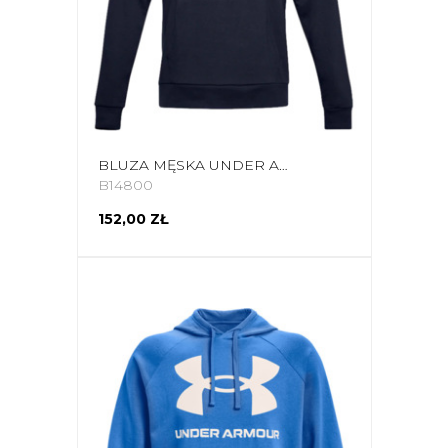
BLUZA MĘSKA UNDER ARMOUR RIVAL FLEECE BIG LOGO HD GRANATOWA 1357093 410
B14800
152,00 ZŁ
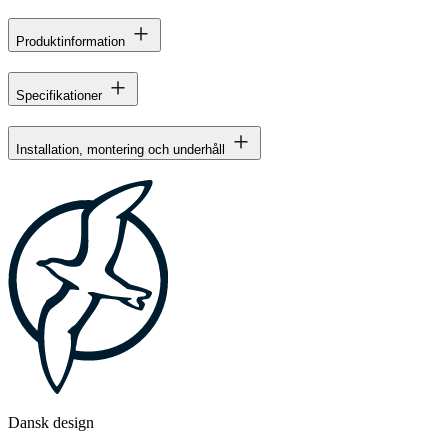
Produktinformation
Specifikationer
Installation, montering och underhåll
Dansk design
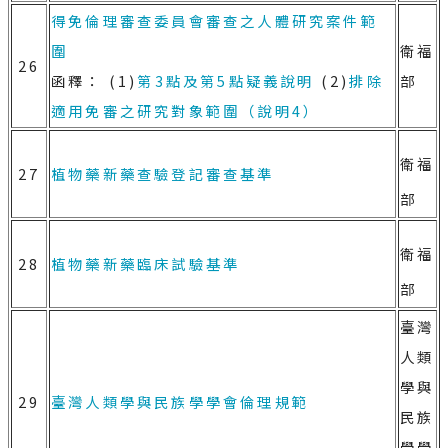
得免倫理審查委員會審查之人體研究案件範
圍
衛福
26
函釋： (1)
第3點及第5點疑義說明
(2)
排除
部
適用免審之研究對象範圍（說明4）
衛福
27
植物藥新藥查驗登記審查基準
部
衛福
28
植物藥新藥臨床試驗基準
部
臺灣
人類
學與
29
臺灣人類學與民族學學會倫理規範
民族
學學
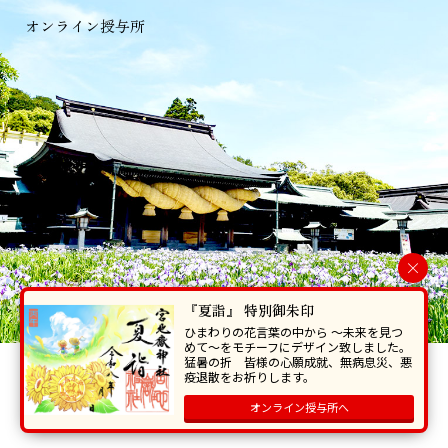
オンライン授与所
×
『夏詣』 特別御朱印
ひまわりの花言葉の中から 〜未来を見つ
めて〜をモチーフにデザイン致しました。
猛暑の折 皆様の心願成就、無病息災、悪
当ホームページで掲載の写真・イラスト等を無断で転写･複製することを
疫退散をお祈りします。
禁じます。
オンライン授与所へ
Copyright © Miyajidake Jinjya , All Rights Reserved.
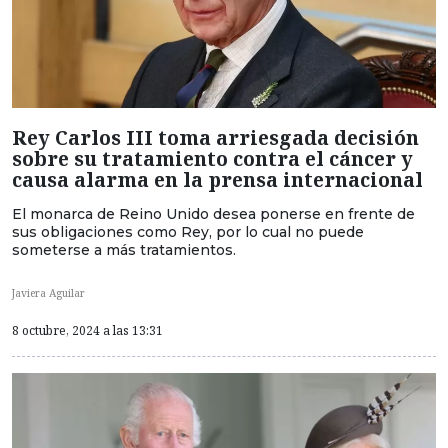
Rey Carlos III toma arriesgada decisión
sobre su tratamiento contra el cáncer y
causa alarma en la prensa internacional
El monarca de Reino Unido desea ponerse en frente de
sus obligaciones como Rey, por lo cual no puede
someterse a más tratamientos.
Javiera Aguilar
8 octubre, 2024 a las 13:31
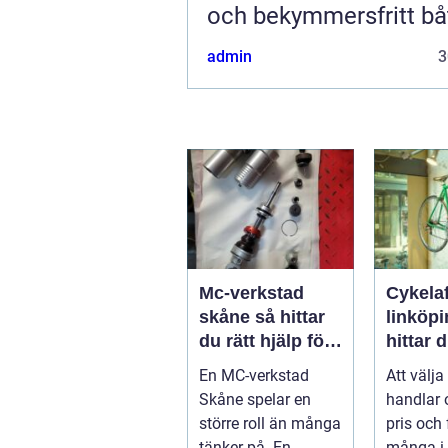
och bekymmersfritt båt
admin
3
Mc-verkstad
Cykelaf
skåne så hittar
linköpin
du rätt hjälp för
hittar d
din motorcykel
butik, 
En MC-verkstad
Att välja
service
Skåne spelar en
handlar
större roll än många
pris och 
tänker på. En
många i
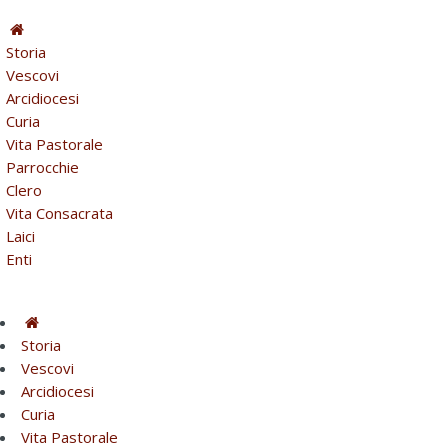
Storia
Vescovi
Arcidiocesi
Curia
Vita Pastorale
Parrocchie
Clero
Vita Consacrata
Laici
Enti
Storia
Vescovi
Arcidiocesi
Curia
Vita Pastorale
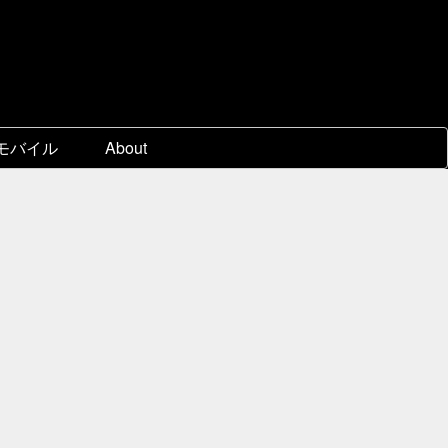
モバイル
About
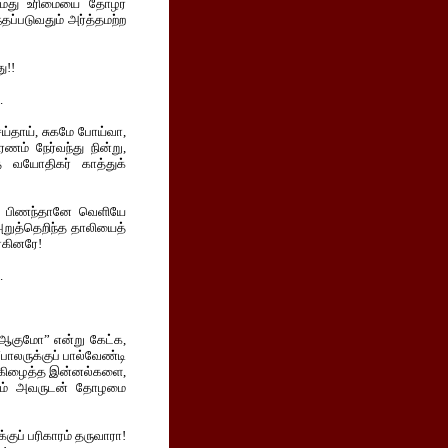
 நமது உரிமையை தோழர்
தப்படுவதும் அர்த்தமற்ற
ு!!
.
ய்தாய், சுகமே போய்வா,
ணம் நேர்வந்து நின்று,
 வயோதிகர் காத்துக்
ள், பிணந்தானே வெளியே
றுத்தெறிந்த தாலியைத்
 ஏகினரே!
.
“ஆகுமோ” என்று கேட்க,
“பாலருக்குப் பால்வேண்டி
ுக்கிழைத்த இன்னல்களை,
்ஙனம் அவருடன் தோழமை
குப் பரிகாரம் தருவாரா!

-------------------------

Please reproduce the entries above exactly, from their first line to the line holding "someterse a más tratamientos." inclusive, and nothing else; the pictures stay out.

Exercise response:
BLUZA MĘSKA UNDER ARMOUR RIVAL FLEECE BIG LOGO HD GRANATOWA 1357093 410
B14800
152,00 ZŁ
Produktinformation
Specifikationer
Installation, montering och underhåll
Dansk design
得免倫理審查委員會審查之人體研究案件範
圍
衛福
26
函釋： (1)
第3點及第5點疑義說明
(2)
排除
部
適用免審之研究對象範圍（說明4）
衛福
27
植物藥新藥查驗登記審查基準
部
衛福
28
植物藥新藥臨床試驗基準
部
臺灣
人類
學與
29
臺灣人類學與民族學學會倫理規範
民族
學學
オンライン授与所
×
『夏詣』 特別御朱印
ひまわりの花言葉の中から 〜未来を見つ
めて〜をモチーフにデザイン致しました。
猛暑の折 皆様の心願成就、無病息災、悪
当ホームページで掲載の写真・イラスト等を無断で転写･複製することを
疫退散をお祈りします。
禁じます。
オンライン授与所へ
Copyright © Miyajidake Jinjya , All Rights Reserved.
Rey Carlos III toma arriesgada decisión
sobre su tratamiento contra el cáncer y
causa alarma en la prensa internacional
El monarca de Reino Unido desea ponerse en frente de
sus obligaciones como Rey, por lo cual no puede
someterse a más tratamientos.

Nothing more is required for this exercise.